Copy task, pictures excluded: set down exactly the lines from the one containing "ation of Mineworkers & Construction Union" to the end of the data below.

----- Listed entries

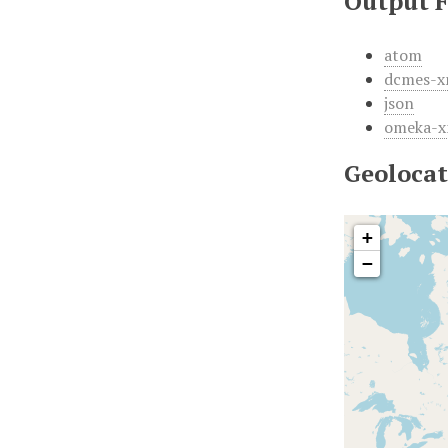
Output 
atom
dcmes-x
json
omeka-x
Geolocat
+
−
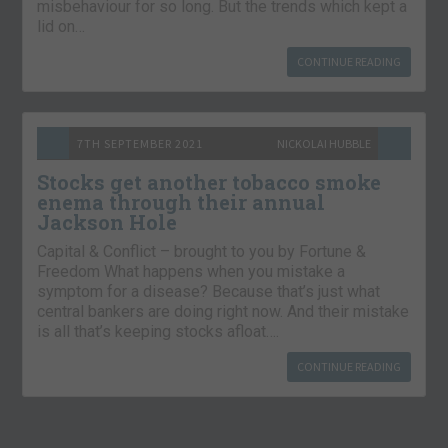
misbehaviour for so long. But the trends which kept a
lid on…
CONTINUE READING
7TH SEPTEMBER 2021
NICKOLAI HUBBLE
Stocks get another tobacco smoke
enema through their annual
Jackson Hole
Capital & Conflict – brought to you by Fortune &
Freedom What happens when you mistake a
symptom for a disease? Because that’s just what
central bankers are doing right now. And their mistake
is all that’s keeping stocks afloat….
CONTINUE READING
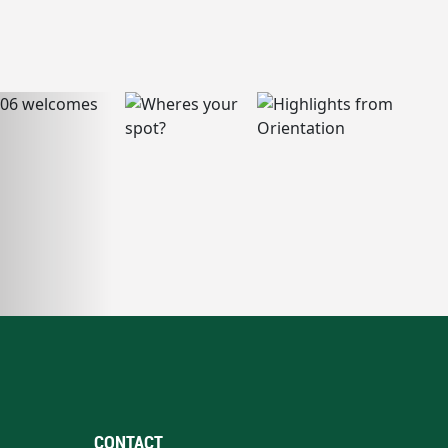
CONTACT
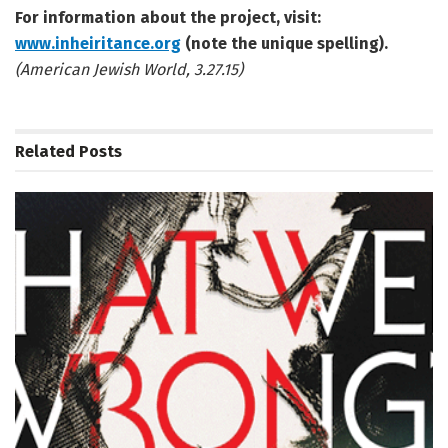
For information about the project, visit:
www.inheiritance.org
(note the unique spelling).
(American Jewish World, 3.27.15)
Related
Posts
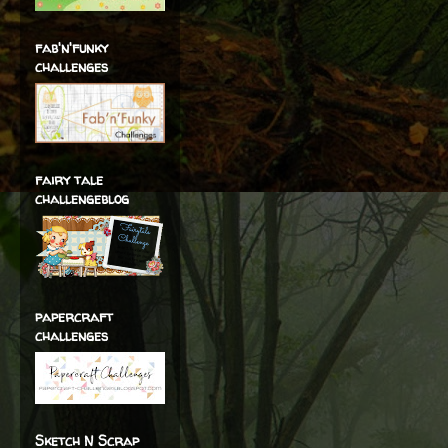
fab'n'funky
challenges
fairy tale
challengeblog
papercraft
challenges
Sketch N Scrap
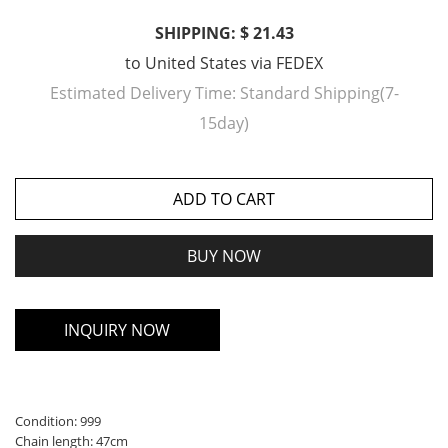
SHIPPING: $ 21.43
to
United States
via
FEDEX
Estimated Delivery Time:
Standard Shipping(7-
15day)
ADD TO CART
BUY NOW
INQUIRY NOW
Condition: 999
Chain length: 47cm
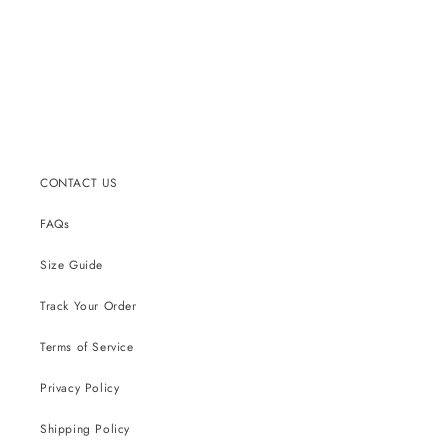
CONTACT US
FAQs
Size Guide
Track Your Order
Terms of Service
Privacy Policy
Shipping Policy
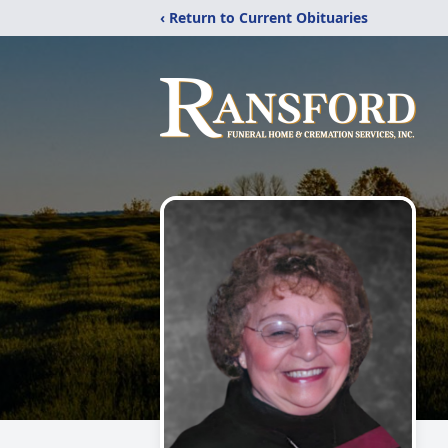
‹ Return to Current Obituaries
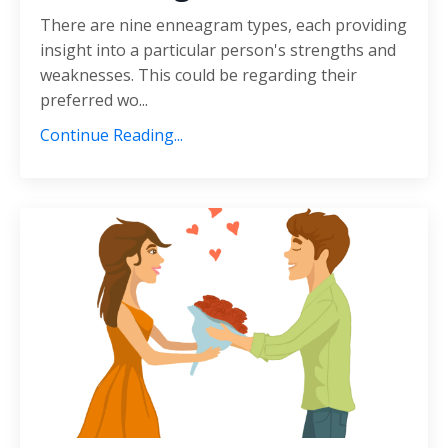
There are nine enneagram types, each providing
insight into a particular person's strengths and
weaknesses. This could be regarding their
preferred wo...
Continue Reading...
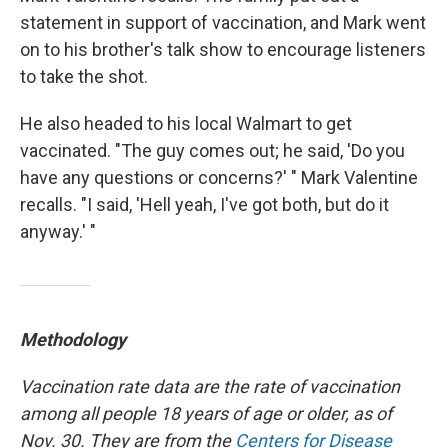
statement in support of vaccination, and Mark went
on to his brother's talk show to encourage listeners
to take the shot.
He also headed to his local Walmart to get
vaccinated. "The guy comes out; he said, 'Do you
have any questions or concerns?' " Mark Valentine
recalls. "I said, 'Hell yeah, I've got both, but do it
anyway.' "
Methodology
Vaccination rate data are the rate of vaccination
among all people 18 years of age or older, as of
Nov. 30. They are from the
Centers for Disease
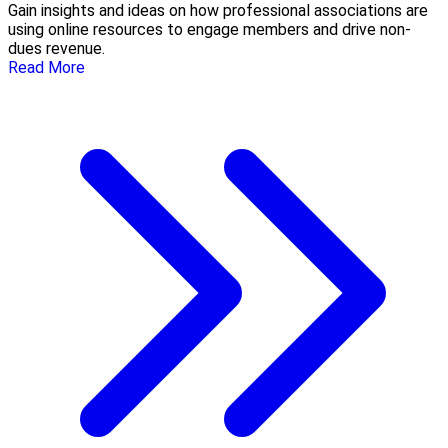
Gain insights and ideas on how professional associations are
using online resources to engage members and drive non-
dues revenue.
Read More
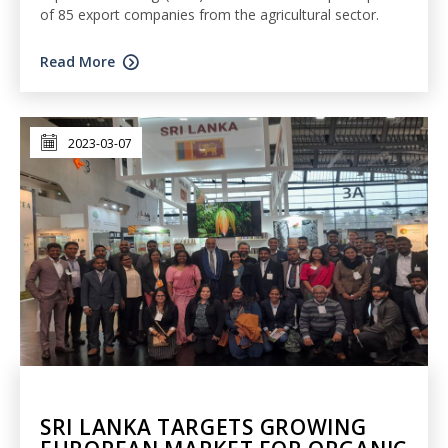
of 85 export companies from the agricultural sector.
Read More
2023-03-07
SRI LANKA TARGETS GROWING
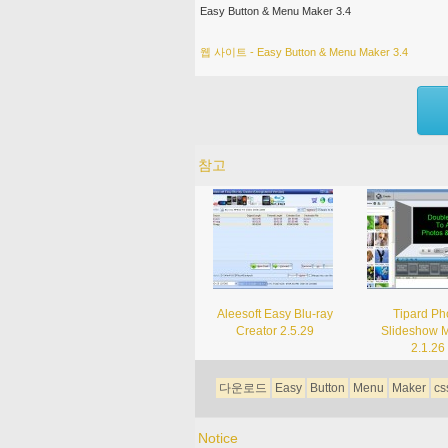
Easy Button & Menu Maker 3.4
웹 사이트 - Easy Button & Menu Maker 3.4
참고
Aleesoft Easy Blu-ray
Tipard Ph
Creator 2.5.29
Slideshow 
2.1.26
다운로드
Easy
Button
Menu
Maker
cs
Notice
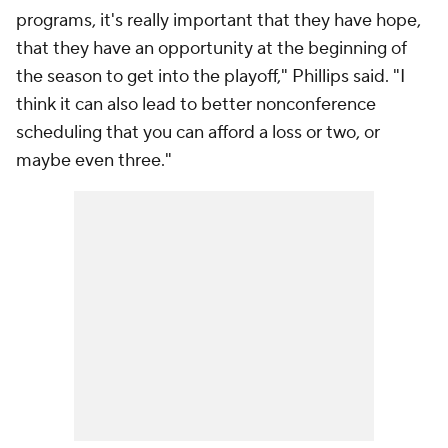
programs, it's really important that they have hope,
that they have an opportunity at the beginning of
the season to get into the playoff," Phillips said. "I
think it can also lead to better nonconference
scheduling that you can afford a loss or two, or
maybe even three."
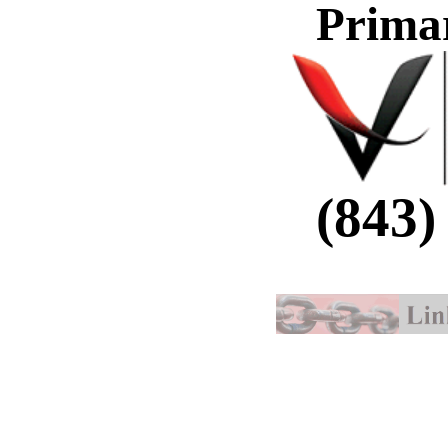
Prima
(843)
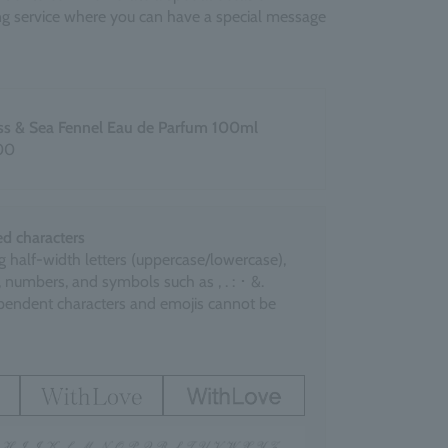
ing service where you can have a special message
ss & Sea Fennel Eau de Parfum 100ml
00
d characters
g half-width letters (uppercase/lowercase),
 numbers, and symbols such as , . : ･ &.
endent characters and emojis cannot be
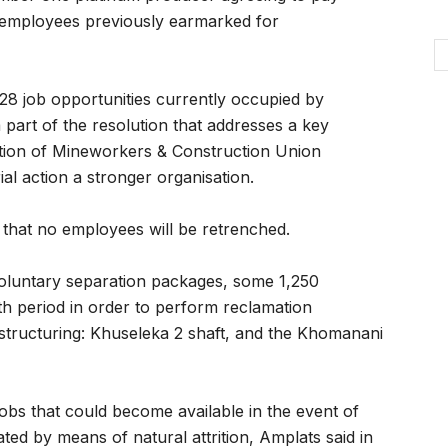
 employees previously earmarked for
28 job opportunities currently occupied by
part of the resolution that addresses a key
ation of Mineworkers & Construction Union
l action a stronger organisation.
that no employees will be retrenched.
voluntary separation packages, some 1,250
th period in order to perform reclamation
estructuring: Khuseleka 2 shaft, and the Khomanani
bs that could become available in the event of
ted by means of natural attrition, Amplats said in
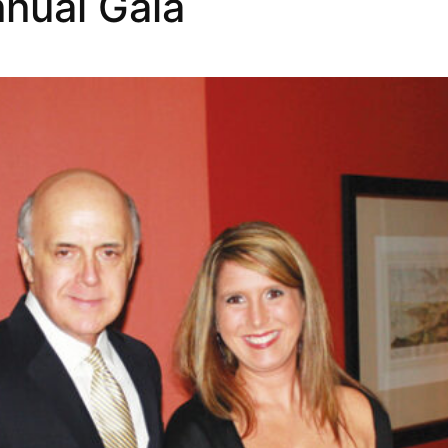
nual Gala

----------

== Result of the task ==
ation of Mineworkers & Construction Union
l action a stronger organisation.
that no employees will be retrenched.
voluntary separation packages, some 1,250
th period in order to perform reclamation
estructuring: Khuseleka 2 shaft, and the Khomanani
bs that could become available in the event of
ted by means of natural attrition, Amplats said in
nual Gala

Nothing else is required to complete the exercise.